Qui, Bartlett e i suoi colleghi hanno mantenuto in vita i cuori di 30 maiali immaturi e 10 giovani per vari periodi con varianti sperimentali di NEHP. Ad esempio, il perfusato per tutti i cuori dei donatori era una soluzione di plasma sanguigno e globuli rossi concentrati (da altri maiali sani), elettroliti, glucosio e antibiotici. Il perfusato è stato pompato attraverso il cuore ad una velocità media di 0,7 millilitri al minuto per grammo di peso cardiaco e sostituito ogni 60 minuti.
HEHP: con una differenza
Hanno poi confrontato gli effetti di tre varianti: NEHP con emofiltrazione per purificare continuamente il perfusato e rimuovere le tossine (10 cuori di maiale immaturi); NEHP in cui la componente plasmatica nel perfusato veniva scambiata continuamente (cinque cuori immaturi); e controllare NEHP senza modifiche (15 cuori immaturi).
Per testare questi metodi su cuori più grandi, hanno utilizzato anche il NEPH con emofiltrazione su cinque cuori di suini giovani e il NEPH con un’ulteriore modifica (perfusione atriale sinistra intermittente o iLA) su altri sette cuori di giovani, per monitorare la funzione cardiaca. Nell’iLA, un volume fisso di sangue viene iniettato nell’atrio sinistro a intervalli regolari, per testare la sua continua capacità di espellere questo sangue.
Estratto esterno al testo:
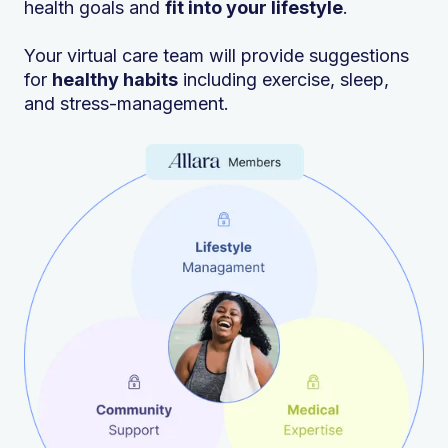
health goals and
fit into your lifestyle
.
Your virtual care team will provide suggestions
for
healthy habits
including exercise, sleep,
and stress-management.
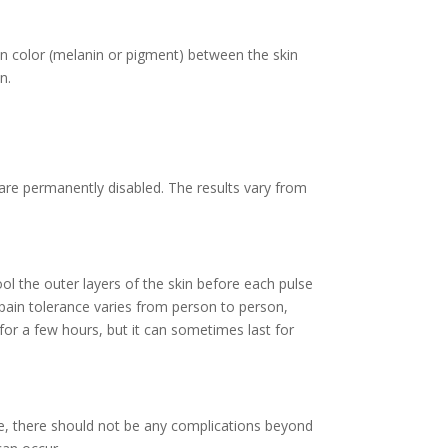
e in color (melanin or pigment) between the skin
n.
 are permanently disabled. The results vary from
ool the outer layers of the skin before each pulse
pain tolerance varies from person to person,
for a few hours, but it can sometimes last for
te, there should not be any complications beyond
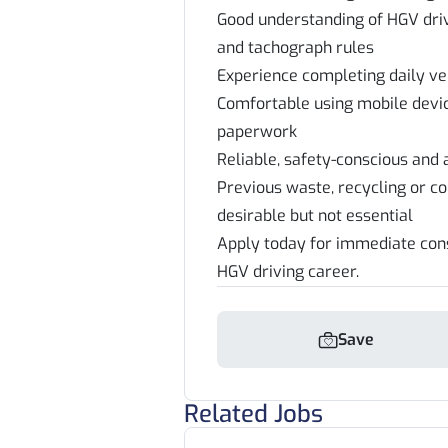
Good understanding of HGV driv
and tachograph rules
Experience completing daily ve
Comfortable using mobile devi
paperwork
Reliable, safety-conscious and
Previous waste, recycling or c
desirable but not essential
Apply today for immediate cons
HGV driving career.
Save
Related Jobs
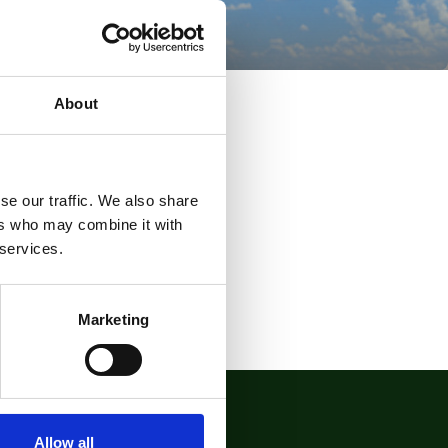
About
se our traffic. We also share
ers who may combine it with
 services.
Marketing
Allow all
Gli autori hanno monitorato la salute dei cuori preservati in tempo reale controllandone visivamente la contrattilità, il ritmo, il colore e l’edema e misurando la concentrazione di lattato (un sottoprodotto del danno cellulare) ogni ora. Ciascun cuore è stato mantenuto fino a quando non è andato in asistolia o aritmia, ha mostrato una pressione sanguigna sistolica minima nel ventricolo sinistro o ha mostrato concentrazioni elevate di lattato per almeno due ore.
Forti miglioramenti
Tutti i cuori di controllo sono morti tra le 10 e le 24 ore dopo la rimozione dal donatore, mentre tutti i cuori che erano stati mantenuti con modifiche al NEPH standard sono sopravvissuti per tutte le 24 ore. Gli autori concludono che l’emofiltrazione, la plasmaferesi e l’iLA rappresentano miglioramenti importanti che consentono la conservazione di routine dei cuori per oltre un giorno. Non è ancora possibile rispondere a quale degli ultimi tre metodi sia migliore.
“Penso che la differenza maggiore si avrà quando estenderemo i nostri esperimenti oltre le 24 ore, quando forse lo scambio plasmatico è migliore in quanto le tossine più grandi possono essere rimosse. Anche iLA sembra un notevole miglioramento, poiché in linea di principio consentirebbe di utilizzare NEPH su cuori che hanno subito lesioni o hanno una funzione borderline nel donatore”, ha affermato Bartlett.
Più cuori disponibili per il trapianto
“Questo lavoro potrebbe in definitiva aumentare il pool di donatori. In primo luogo, estendendo il tempo di conservazione, superando così le limitazioni dovute alla logistica. In secondo luogo, fornendo una valutazione obiettiva della vitalità di ciascun potenziale donatore di cuore, per ridurre il numero che attualmente non lo è utilizzati quando non è chiaro come funzionano all’interno del donatore,” ha detto il dottor Alvaro Rojas-Pena, ricercatore presso lo stesso istituto e autore corrispondente dello studio.
“La sfida principale per l’applicazione clinica sarà la validazione dei metodi sugli esseri umani. A tal fine, abbiamo iniziato a lavorare con cuori umani rifiutati per il trapianto”, ha affermato Rojas-Pena.